Pitt pushed forward past him and stared in through the glass, his heart beating so hard in his chest he struggled for breath. Then he saw what Brundage had seen. There was a woman lying on the bare wooden floor, skirts crumpled around her, flies crawling across her face and a massive dark stain covering the lower part of her body.
Pitt felt the sweat break out on his skin and a wave of nausea swept over him. It took all his strength not to stagger back as Brundage had, and he succeeded only because he had been forewarned. Slowly he swiveled round, keeping his balance.
“We have to go in. I expect the door lock will hold. However, the window over there looks comfortably large enough to climb in through, with a bit of effort.”
“Yes, sir.” Brundage straightened up, pulling his shoulders back. His face was almost gray.

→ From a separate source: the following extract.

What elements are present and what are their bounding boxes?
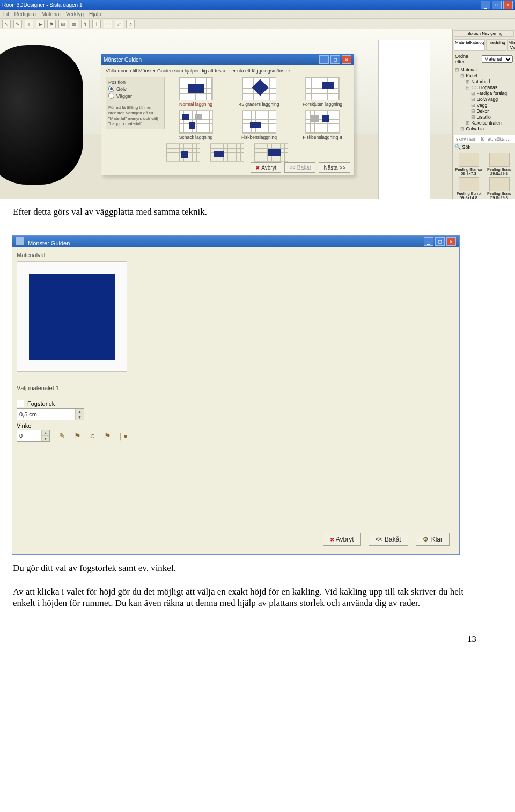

He walked over toward the shed with an effort not to stumble. He kicked the door open and came out a moment later with a long-handled garden spade. Within moments he had broken the pantry window and cleared away all the glass from the frame so they could climb in without the loose shards stabbing them.
Even before Pitt opened the pantry door into the kitchen the smell caught in his throat, making him gag. The buzzing of flies was louder. He took a deep breath and pulled the door open.
The body on the floor was that of a young woman. A glance at her face was enough to know she had been dead for at least twenty-four hours, and the heavy odor suggested at least that long. Her eyes were wide and glazed, her whole body slack. It was not Sofia Delacruz.